Die Dissektion des erwachsenen Wurms zeigte einen extrudierten Darm nach einem primären Schnitt direkt hinter dem Pharynx. Die erfolgreiche Dissektion eines Darmabschnitts erschien frei von sichtbaren Verunreinigungen wie Ablagerungen von der Gonade oder dem Kadaver. Im Gegensatz dazu zeigte die erfolglose Dissektion die Gonade und den Kadaver, die am Darmsegment befestigt waren.
Die RNA-Ausbeuten aus der Handdissektion waren effizienter, da die endgültige Probe von insgesamt 60 Darmabschnitten etwa 15 Nanogramm hochwertige Gesamt-RNA ergab.
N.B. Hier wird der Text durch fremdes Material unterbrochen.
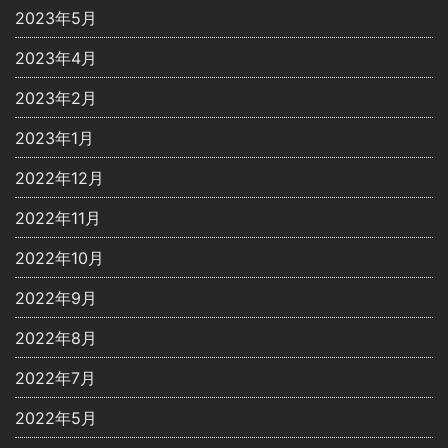
2023年5月
2023年4月
2023年2月
2023年1月
2022年12月
2022年11月
2022年10月
2022年9月
2022年8月
2022年7月
2022年5月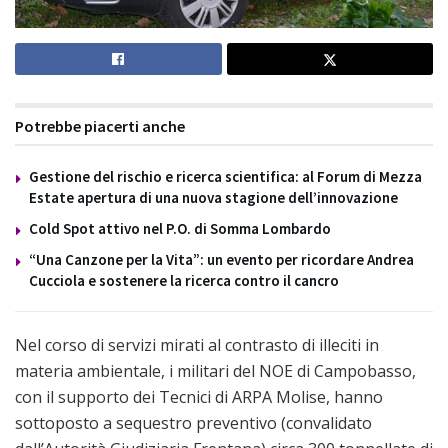
Potrebbe piacerti anche
Gestione del rischio e ricerca scientifica: al Forum di Mezza
Estate apertura di una nuova stagione dell’innovazione
Cold Spot attivo nel P.O. di Somma Lombardo
“Una Canzone per la Vita”: un evento per ricordare Andrea
Cucciola e sostenere la ricerca contro il cancro
Nel corso di servizi mirati al contrasto di illeciti in
materia ambientale, i militari del NOE di Campobasso,
con il supporto dei Tecnici di ARPA Molise, hanno
sottoposto a sequestro preventivo (convalidato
Die Wurmdisaggregation und FACS-Isolierung von Darmzellen war weniger effizient, da diese Hunderttausende von Darmzellen benötigten, um entsprechende Mengen an Gesamt-RNA zu erhalten. Die gesamte mikrobielle genomische DNA-Amplifikation mit einem panbakteriellen Nachweistest zeigte, dass die endgültige Probe von 40 gesamten Darmabschnitten aus den vorderen, mittleren und mittleren posterioren Regionen die geringe, aber nachweisbare Menge von etwa 0,009 Pikogramm gesamtmikrobieller DNA ergab.
Das Wichtigste, woran Sie sich bei der Durchführung dieses Verfahrens erinnern sollten, ist, die Würmer vor der Dissektion nicht übermäßig zu lähmen, da dies die maximale Darmextrusion hemmen kann.